WHAT IS EXPECTED =
Output the listing exactly as written, apart from its pictures.

▬▬▬

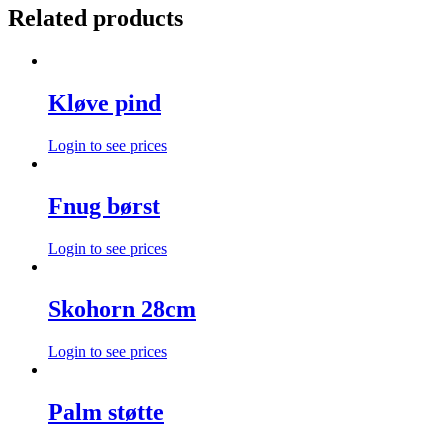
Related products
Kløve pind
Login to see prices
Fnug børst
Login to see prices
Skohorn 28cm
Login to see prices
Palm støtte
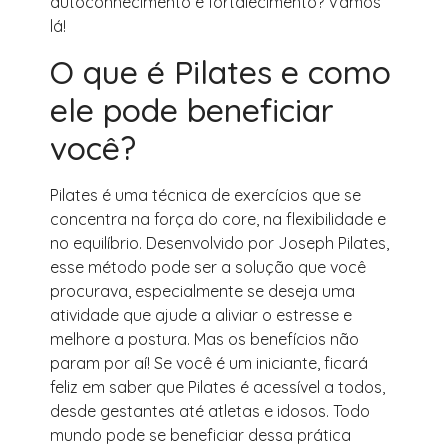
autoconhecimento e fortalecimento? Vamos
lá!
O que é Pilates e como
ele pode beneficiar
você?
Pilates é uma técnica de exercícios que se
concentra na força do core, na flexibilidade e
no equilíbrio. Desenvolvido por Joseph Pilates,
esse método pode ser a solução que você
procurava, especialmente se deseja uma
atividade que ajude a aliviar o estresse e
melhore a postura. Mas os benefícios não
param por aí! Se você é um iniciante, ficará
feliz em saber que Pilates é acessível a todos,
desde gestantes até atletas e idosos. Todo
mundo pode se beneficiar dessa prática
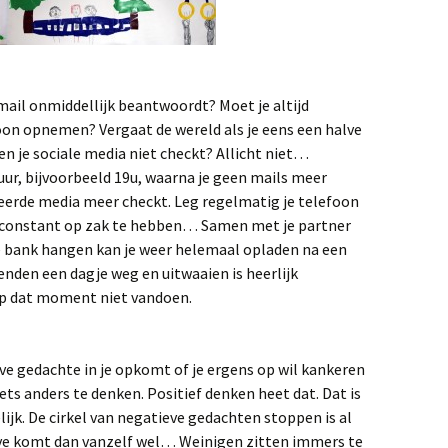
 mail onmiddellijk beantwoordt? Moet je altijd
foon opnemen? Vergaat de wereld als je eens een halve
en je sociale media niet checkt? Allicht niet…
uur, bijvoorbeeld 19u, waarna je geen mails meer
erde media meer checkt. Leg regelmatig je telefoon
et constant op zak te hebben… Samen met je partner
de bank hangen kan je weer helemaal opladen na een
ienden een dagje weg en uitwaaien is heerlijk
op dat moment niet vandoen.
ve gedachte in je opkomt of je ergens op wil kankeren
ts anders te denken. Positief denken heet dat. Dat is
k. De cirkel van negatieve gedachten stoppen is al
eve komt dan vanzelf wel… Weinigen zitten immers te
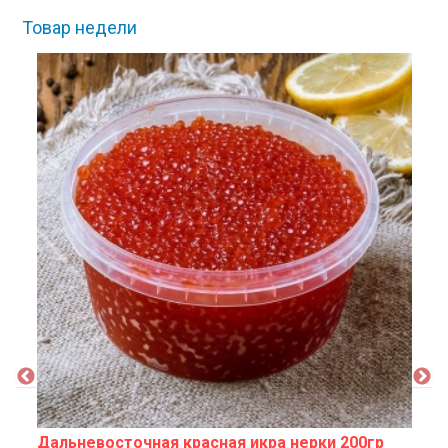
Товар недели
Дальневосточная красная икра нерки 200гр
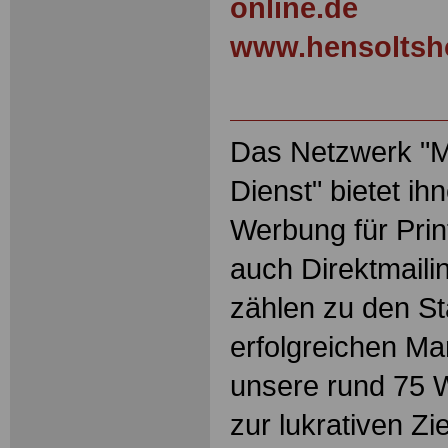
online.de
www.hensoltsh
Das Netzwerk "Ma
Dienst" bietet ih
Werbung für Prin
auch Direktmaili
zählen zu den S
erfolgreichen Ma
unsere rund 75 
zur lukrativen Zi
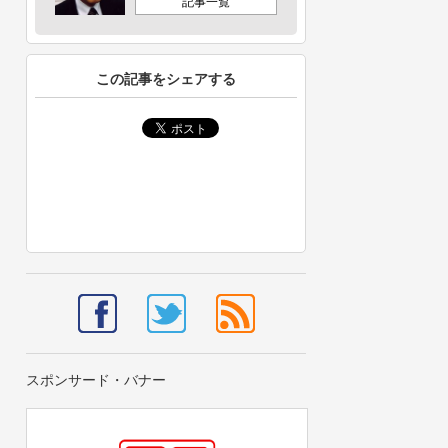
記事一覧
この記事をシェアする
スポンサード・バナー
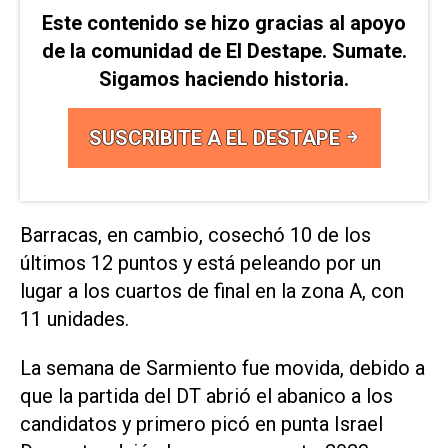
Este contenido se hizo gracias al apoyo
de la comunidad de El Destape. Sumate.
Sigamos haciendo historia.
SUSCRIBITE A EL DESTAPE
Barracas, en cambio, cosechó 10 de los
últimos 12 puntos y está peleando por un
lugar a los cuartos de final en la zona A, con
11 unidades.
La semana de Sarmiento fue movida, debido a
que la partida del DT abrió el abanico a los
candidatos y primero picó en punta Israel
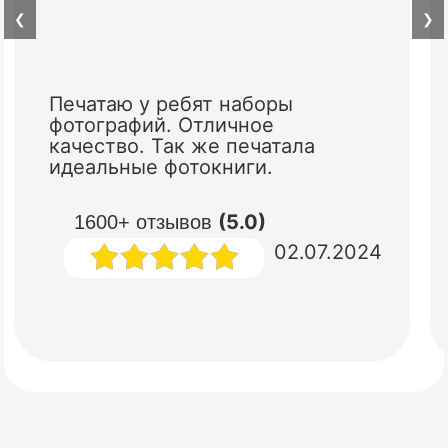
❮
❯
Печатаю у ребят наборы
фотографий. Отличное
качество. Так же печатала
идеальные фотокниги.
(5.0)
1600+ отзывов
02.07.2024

▬▬▬

EXPECTED ANSWER =
Related products
Kløve pind
Login to see prices
Fnug børst
Login to see prices
Skohorn 28cm
Login to see prices
Palm støtte
autoconhecimento e fortalecimento? Vamos
lá!
O que é Pilates e como
ele pode beneficiar
você?
Pilates é uma técnica de exercícios que se
concentra na força do core, na flexibilidade e
no equilíbrio. Desenvolvido por Joseph Pilates,
esse método pode ser a solução que você
procurava, especialmente se deseja uma
atividade que ajude a aliviar o estresse e
melhore a postura. Mas os benefícios não
param por aí! Se você é um iniciante, ficará
feliz em saber que Pilates é acessível a todos,
desde gestantes até atletas e idosos. Todo
mundo pode se beneficiar dessa prática
 mail onmiddellijk beantwoordt? Moet je altijd
foon opnemen? Vergaat de wereld als je eens een halve
en je sociale media niet checkt? Allicht niet…
uur, bijvoorbeeld 19u, waarna je geen mails meer
erde media meer checkt. Leg regelmatig je telefoon
et constant op zak te hebben… Samen met je partner
de bank hangen kan je weer helemaal opladen na een
ienden een dagje weg en uitwaaien is heerlijk
op dat moment niet vandoen.
ve gedachte in je opkomt of je ergens op wil kankeren
ts anders te denken. Positief denken heet dat. Dat is
k. De cirkel van negatieve gedachten stoppen is al
eve komt dan vanzelf wel… Weinigen zitten immers te
Товар недели
Дальневосточная красная икра нерки 200гр
online.de
www.hensoltsh
Das Netzwerk "Ma
Dienst" bietet ih
Werbung für Prin
auch Direktmaili
zählen zu den S
erfolgreichen Ma
unsere rund 75 
zur lukrativen Zi
記事一覧
この記事をシェアする
スポンサード・バナー
Este contenido se hizo gracias al apoyo
de la comunidad de El Destape. Sumate.
Sigamos haciendo historia.
SUSCRIBITE A EL DESTAPE
Barracas, en cambio, cosechó 10 de los
últimos 12 puntos y está peleando por un
lugar a los cuartos de final en la zona A, con
11 unidades.
La semana de Sarmiento fue movida, debido a
que la partida del DT abrió el abanico a los
candidatos y primero picó en punta Israel
❮
❯
Печатаю у ребят наборы
фотографий. Отличное
качество. Так же печатала
идеальные фотокниги.
(5.0)
1600+ отзывов
02.07.2024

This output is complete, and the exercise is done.